A: Thank you for pointing this out. We will ensure that the final version includes a more detailed discussion on differential privacy, particularly covering composition theorems and cumulative privacy loss (please refer to our high-level overview and answers regarding loss accumulation above).

Including figures and diagrams would be helpful for explaining the techniques.

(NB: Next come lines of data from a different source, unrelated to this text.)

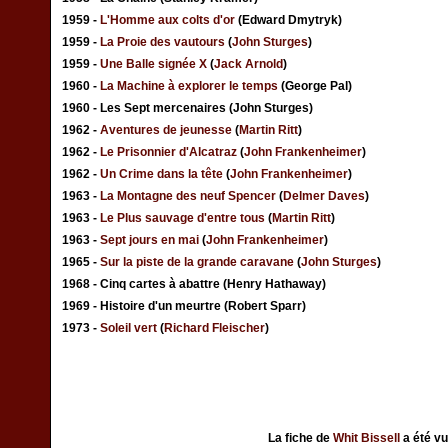
1959 -
L'Homme aux colts d'or
(Edward Dmytryk)
1959 -
La Proie des vautours
(
John Sturges
)
1959 -
Une Balle signée X
(
Jack Arnold
)
1960 -
La Machine à explorer le temps
(George Pal)
1960 - Les Sept mercenaires (John Sturges)
1962 -
Aventures de jeunesse
(
Martin Ritt
)
1962 -
Le Prisonnier d'Alcatraz
(
John Frankenheimer
)
1962 -
Un Crime dans la tête
(
John Frankenheimer
)
1963 -
La Montagne des neuf Spencer
(
Delmer Daves
)
1963 -
Le Plus sauvage d'entre tous
(
Martin Ritt
)
1963 -
Sept jours en mai
(
John Frankenheimer
)
1965 -
Sur la piste de la grande caravane
(
John Sturges
)
1968 - Cinq cartes à abattre (Henry Hathaway)
1969 - Histoire d'un meurtre (Robert Sparr)
1973 -
Soleil vert
(
Richard Fleischer
)
La fiche de
Whit Bissell
a été v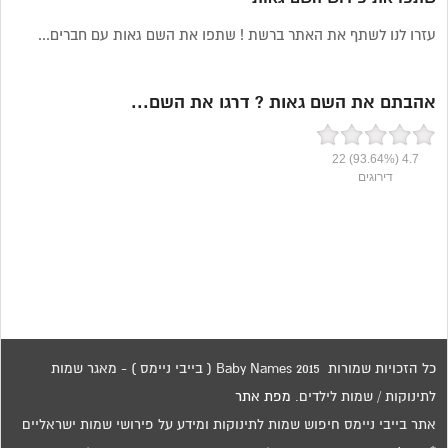
עזרו לנו לשתף את האתר ברשת ! שתפו את השם גאות עם חברים...
אהבתם את השם גאות ? דרגו את השם...
22
(93.64%)
4.7
דירוגים
כל הזכויות שמורות 2015 Baby Names ( בייבי ניימס ) - מאגר שמות
לתינוקות / שמות לילדים.
מפת אתר
אתר בייבי ניימס חיפוש שמות לתינוקות ומידע על פירושי שמות ישראליים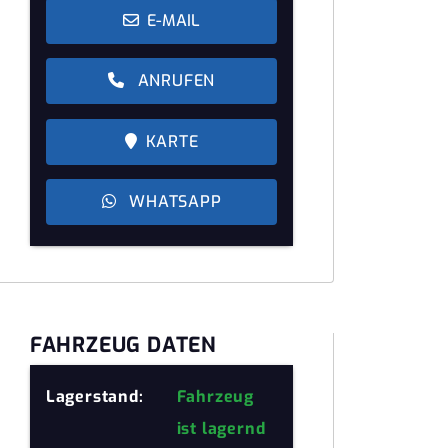
E-MAIL
ANRUFEN
KARTE
WHATSAPP
FAHRZEUG DATEN
Lagerstand:
Fahrzeug
ist lagernd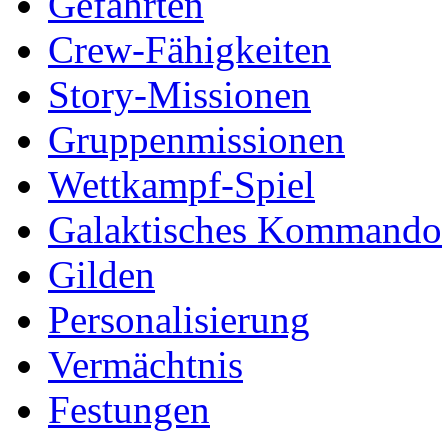
Gefährten
Crew-Fähigkeiten
Story-Missionen
Gruppenmissionen
Wettkampf-Spiel
Galaktisches Kommando
Gilden
Personalisierung
Vermächtnis
Festungen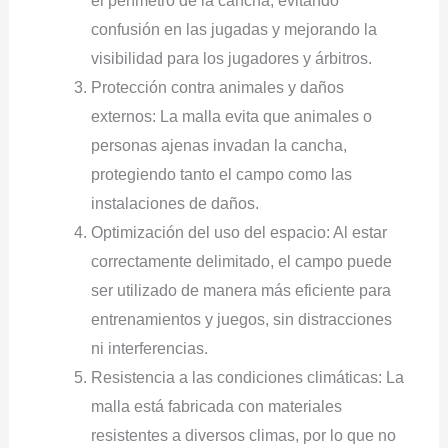
el perímetro de la cancha, evitando
confusión en las jugadas y mejorando la
visibilidad para los jugadores y árbitros.
Protección contra animales y daños
externos: La malla evita que animales o
personas ajenas invadan la cancha,
protegiendo tanto el campo como las
instalaciones de daños.
Optimización del uso del espacio: Al estar
correctamente delimitado, el campo puede
ser utilizado de manera más eficiente para
entrenamientos y juegos, sin distracciones
ni interferencias.
Resistencia a las condiciones climáticas: La
malla está fabricada con materiales
resistentes a diversos climas, por lo que no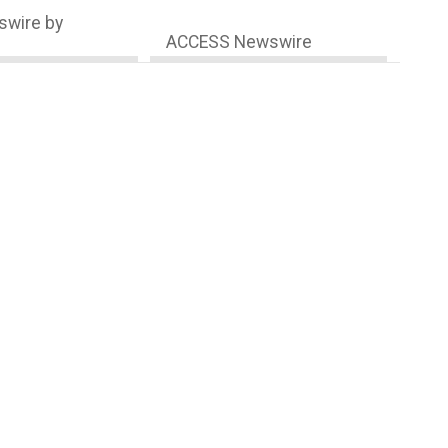
wire by
ACCESS Newswire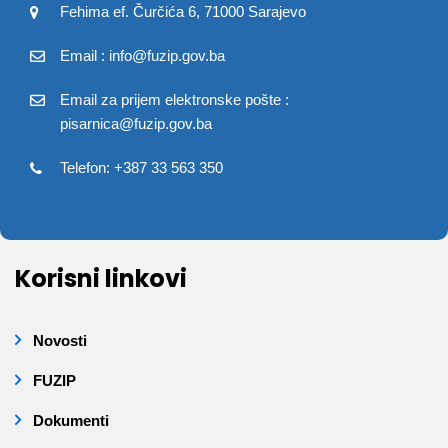
Fehima ef. Čurčića 6, 71000 Sarajevo
Email : info@fuzip.gov.ba
Email za prijem elektronske pošte :
pisarnica@fuzip.gov.ba
Telefon: +387 33 563 350
Korisni linkovi
Novosti
FUZIP
Dokumenti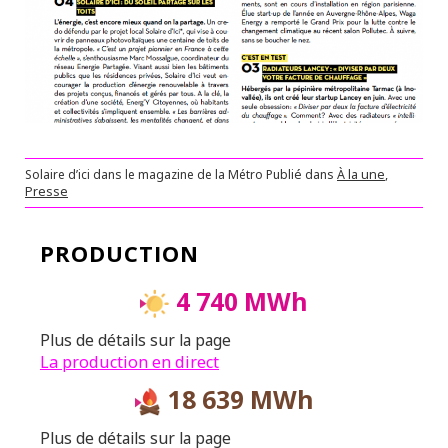
Solaire d’ici dans le magazine de la Métro
Publié dans
À la une
,
Presse
PRODUCTION
4 740 MWh
Plus de détails sur la page
La production en direct
18 639 MWh
Plus de détails sur la page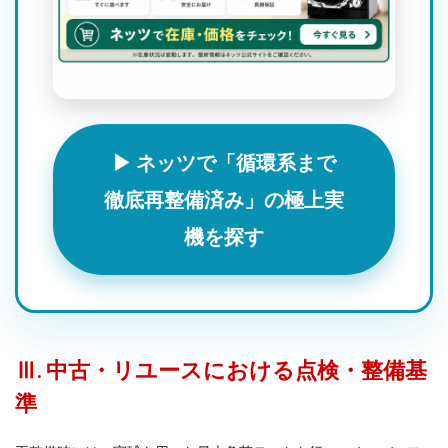
▶ ネッツで「循環系まで
徹底再整備済み」の極上実
機を探す
Ⅲ. 中古・リユースにおける点検・整備基
準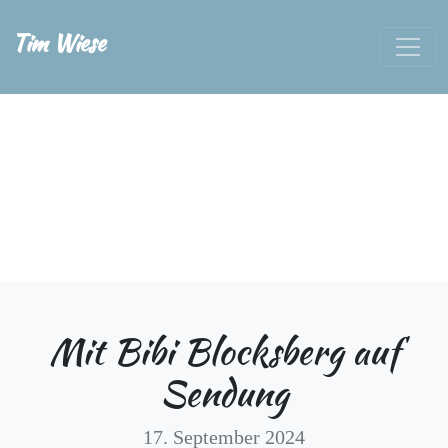
Tim Wiese
Mit Bibi Blocksberg auf
Sendung
17. September 2024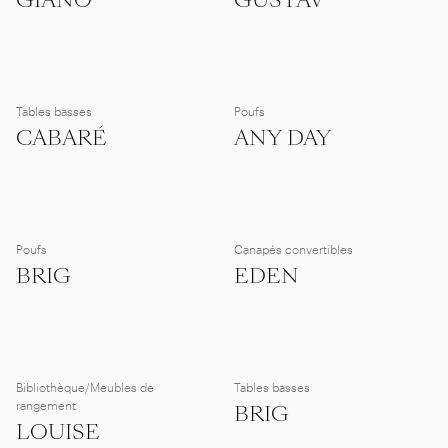
GIANO
GUSTAV
Tables basses
Poufs
CABARÉ
ANY DAY
Poufs
Canapés convertibles
BRIG
EDEN
Bibliothèque/Meubles de
Tables basses
rangement
BRIG
LOUISE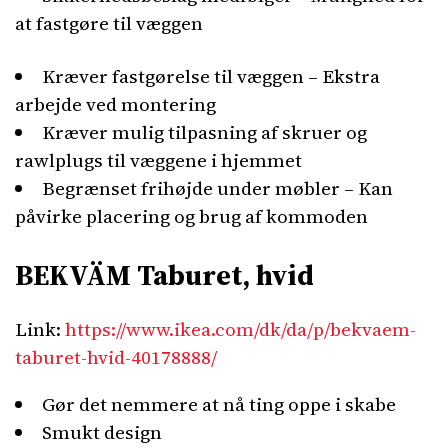
at fastgøre til væggen
Kræver fastgørelse til væggen – Ekstra
arbejde ved montering
Kræver mulig tilpasning af skruer og
rawlplugs til væggene i hjemmet
Begrænset frihøjde under møbler – Kan
påvirke placering og brug af kommoden
BEKVÄM Taburet, hvid
Link:
https://www.ikea.com/dk/da/p/bekvaem-
taburet-hvid-40178888/
Gør det nemmere at nå ting oppe i skabe
Smukt design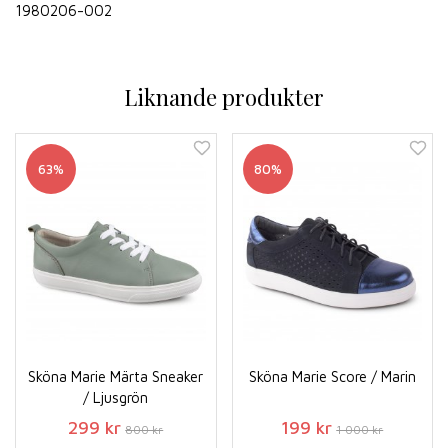
1980206-002
Liknande produkter
63%
80%
Sköna Marie Märta Sneaker
Sköna Marie Score / Marin
/ Ljusgrön
299 kr
199 kr
800 kr
1 000 kr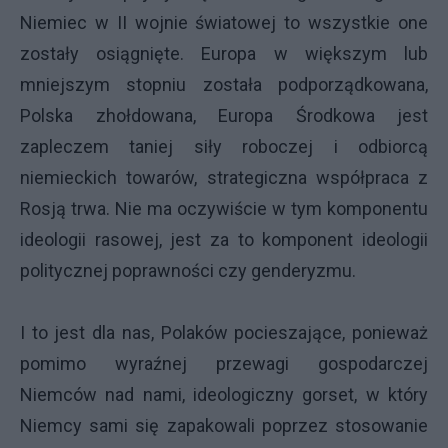
Niemiec w II wojnie światowej to wszystkie one
zostały osiągnięte. Europa w większym lub
mniejszym stopniu została podporządkowana,
Polska zhołdowana, Europa Środkowa jest
zapleczem taniej siły roboczej i odbiorcą
niemieckich towarów, strategiczna współpraca z
Rosją trwa. Nie ma oczywiście w tym komponentu
ideologii rasowej, jest za to komponent ideologii
politycznej poprawności czy genderyzmu.
I to jest dla nas, Polaków pocieszające, ponieważ
pomimo wyraźnej przewagi gospodarczej
Niemców nad nami, ideologiczny gorset, w który
Niemcy sami się zapakowali poprzez stosowanie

A: We appreciate the suggestion. We agree that visualizations—especially for illustrating how the sparse argmax mechanism is applied in our ANN algorithm—would enhance clarity and intuitively explain why our algorithm is both correct and efficient. We will include appropriate figures and diagrams to better illustrate the framework in the revision.

审稿意见

评分: 42025-03-14

The paper explores using differential privacy for answering adaptively chosen queries (potentially by and adversary) for search problems. The authors consider approximate nearest neighbor and regression as the main problems in this work. The main contributions are showing that under reasonable assumptions, it is possible to maintain $O(\sqrt{T})$ copies of data structure to answer $T$ queries for both problems, matching the bounds from previous work that uses DP for adversarial streaming. For the ANN problem, they reduce the problem to private selection and provide a new mechanism that obtains better runtime for sparse vectors. For regression problem with updates to both design matrix and response vector, the approach involves maintaining and updating multiple sketch matrices, solving to generate multiple solution vectors and using DP median to generate the final solution. The authors also show application to online weighted matching and computing terminal embeddings.

给作者的问题

No additional questions.

论据与证据

All the claims made in paper are accompanied with proofs. Reasoning and justification for the assumptions made are also provided.

方法与评估标准

The paper does not have experiments.

理论论述

The proofs are correct to the best of my knowledge. The contributions sublinear dependence on $T$ for time/space complexity in answering queries. The baseline comparison are the naive or existing bounds of $O(T)$ and $O(dim)$ . The accuracy guarantees follow from success probability for the data structure or the generalization guarantee for DP algorithms.

实验设计与分析

This is a theoretical work, no experiments are provided.

补充材料

The proofs in appendix are correct to the best of my knowledge.

与现有文献的关系

This work contributes line of prior work that explores connection between differential privacy and robustness to adaptivity. The paper makes novel contribution in this field by giving approaches that work for search problems.

遗漏的重要参考文献

Not to the extent of my knowledge.

其他优缺点

The sparse argmax mechanism is a nice contribution and might be of interest to broader DP community. For regression problem, the dependence on $\kappa$ is quadratic which might be suboptimal -- in addition the alternative approach suggested obtains linear in $T$ .

其他意见或建议

No additional comments.

作者回复

2025-04-01

We thank you for your very helpful comments and we would like to address your comments on the quadratic dependence on $\kappa$ and linear dependence on $T$ for the alternative.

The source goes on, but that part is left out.